Now, before you freak out and think that a little wrinkly skin is a bad thing, you should understand that many bearded dragons have some wrinkles because their skin simply doesn’t stretch as much as other animals.
If your dragon’s tail is a good size and their fat pads aren’t indented, chances are a little wrinkly skin isn’t something to worry over.
Now, if the tail is scrawny and the fat pads are indented… wrinkly skin could be a sign of your bearded dragon being underweight.
In this case, you’ll need to fatten them up! I recommend incorporating more protein into their diet (feeders) and also giving them a little Reptaid to boost their appetite
If you don’t believe your bearded dragon is underweight but they still have wrinkly skin, it could mean that they’re dehydrated.
If so, simply follow the recommendations above under “Sunken Eyes” to hydrate them.
If you believe your bearded dragon is underweight, then you’ll need to fatten them up!
I recommend incorporating more protein into their diet (feeders, ideally Dubia roaches) and also giving them the Reptiaid mentioned above to boost their appetite.
If your bearded dragon is shaking or displaying jerky body movements, chances are they could have a calcium deficiency, which can lead to Metabolic Bone Disease, a very serious affliction.
The good news about this? If caught early enough, you can reverse this deficiency and save your dragon from serious complications.
Rotting or Discolored Skin
Rotting or discolored skin on your bearded dragon will be hard to miss and can unfortunately be the result of several different issues.
First and foremost, if their tail seems to be rotting skin on the tail, it is possible your beardie could be suffering from tail rot, in which I recommend you click below to read more about this serious affliction so you can take action ASAP.
If they appear to have rotting skin that reveals inflamed and swollen wounds, it could be due to a Yellow Fungus, which is an aggressive fungal infection that affects both the superficial and deep tissues.
If you suspect your bearded dragon has Yellow Fungus, try to take them to the vet ASAP!
If you don’t believe your bearded dragon has tail rot or yellow fungus… it could just be that they have a little bit of bruising on their scales or are having a rough shed.

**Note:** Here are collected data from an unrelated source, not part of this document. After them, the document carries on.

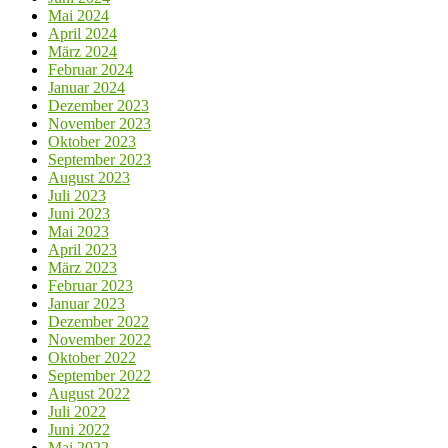
Mai 2024
April 2024
März 2024
Februar 2024
Januar 2024
Dezember 2023
November 2023
Oktober 2023
September 2023
August 2023
Juli 2023
Juni 2023
Mai 2023
April 2023
März 2023
Februar 2023
Januar 2023
Dezember 2022
November 2022
Oktober 2022
September 2022
August 2022
Juli 2022
Juni 2022
Mai 2022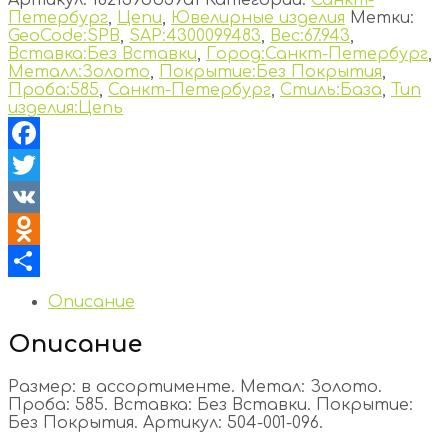
Петербург
,
Цепи
,
Ювелирные изделия
Метки:
GeoCode:SPB
,
SAP:4300099483
,
Вес:67.943
,
Вставка:Без Вставки
,
Город:Санкт-Петербург
,
Металл:Золото
,
Покрытие:Без Покрытия
,
Проба:585
,
Санкт-Петербург
,
Стиль:База
,
Тип
изделия:Цепь
Facebook
Twitter
VK
Odnoklassniki
Отправить
Описание
Описание
Размер: в ассортименте. Метал: Золото.
Проба: 585. Вставка: Без Вставки. Покрытие:
Без Покрытия. Артикул: 504-001-096.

To help their scales heal, consider applying a couple drops of betadine iodine to a dampened cotton pad and applying it the trouble spots once daily, followed by an antibacterial cream. Or, you can apply raw unpasteurized honey
If within 3 days the rot or wound doesn’t appear to be getting better, take your bearded dragon in to the vet for a checkup as this could be due to something more serious and require proper antibiotics.

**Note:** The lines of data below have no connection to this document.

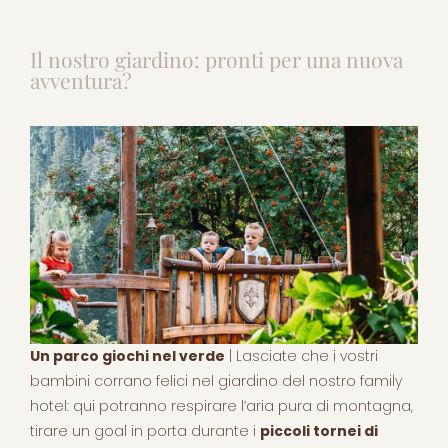
Il nostro giardino: pronti per una nuova
avventura?
Un parco giochi nel verde
| Lasciate che i vostri
bambini corrano felici nel giardino del nostro family
hotel: qui potranno respirare l’aria pura di montagna,
tirare un goal in porta durante i
piccoli tornei di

So, there you have it! These are just some of the most common symptoms and afflictions of a sick bearded dragon.
The important thing to remember is that if caught and acted on early, you’ll have the best chances at fighting off any illness, fungus, or whatever.
It’s also important to note that with bearded dragons, things can progress quickly and lead to irreversible consequences.
Because of this, if your bearded dragon doesn’t improve in their condition after a couple days, just take them to the vet.
A lot of the time the vet is your best bet and although the visit might be expensive, you can always ask your vet about doing monthly payments.